American consumers were confronted with the highest retail gas prices in history over the Memorial Day weekend as the national average for a gallon of regular reached $4.62 per gallon, according to AAA. While most of the reasons are well known, fuel price spikes are painful for households and inevitably give rise to a persistent but false belief that big oil companies are somehow manipulating prices at the pump. The reality is that numerous market factors determine prices, none of which involve a conspiracy to gouge consumers.
To begin, let's examine the structure of the U.S. motor fuel industry. While a small number of large companies dominate, there are 9,000 independent oil producers in the United States, each of which, including the majors, sells crude oil into a global market at the prevailing price. There are also 145,000 gas stations in the country that independently set pump prices based on the wholesale cost of gasoline plus local competitive factors. Only 1% of all gas stations are owned by oil producers; most are independent businesses operating under a licensing agreement.

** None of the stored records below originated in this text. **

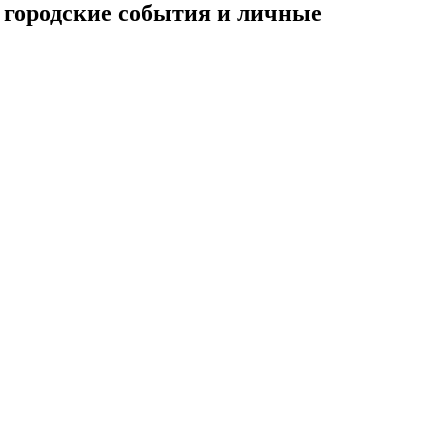
а городские события и личные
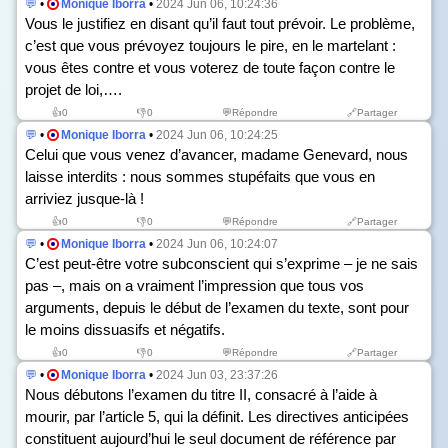
💬
•
Monique Iborra
•
2024 Jun 06, 10:24:36
Vous le justifiez en disant qu’il faut tout prévoir. Le problème,
c’est que vous prévoyez toujours le pire, en le martelant :
vous êtes contre et vous voterez de toute façon contre le
projet de loi,….
👍
0
👎
0
💬Répondre
🔗Partager
💬
•
Monique Iborra
•
2024 Jun 06, 10:24:25
Celui que vous venez d’avancer, madame Genevard, nous
laisse interdits : nous sommes stupéfaits que vous en
arriviez jusque-là !
👍
0
👎
0
💬Répondre
🔗Partager
💬
•
Monique Iborra
•
2024 Jun 06, 10:24:07
C’est peut-être votre subconscient qui s’exprime – je ne sais
pas –, mais on a vraiment l’impression que tous vos
arguments, depuis le début de l’examen du texte, sont pour
le moins dissuasifs et négatifs.
👍
0
👎
0
💬Répondre
🔗Partager
💬
•
Monique Iborra
•
2024 Jun 03, 23:37:26
Nous débutons l’examen du titre II, consacré à l’aide à
mourir, par l’article 5, qui la définit. Les directives anticipées
constituent aujourd’hui le seul document de référence par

The largest factor in determining fuel prices is the cost of crude oil. Oil makes up 59% of the U.S. pump price, the rest being taxes, refining and distribution costs, and retailer profits. Over the long run, say one year or more, retail fuel prices move consistently with fluctuations in crude oil. In fact, as shown in the accompanying chart, gas moves in concert with oil but not as much in either direction. Over the past 10 years on average, a 10% rise in oil has produced about a 5% hike in gasoline. If oil companies had the ability to manipulate prices, they would have done a much better job.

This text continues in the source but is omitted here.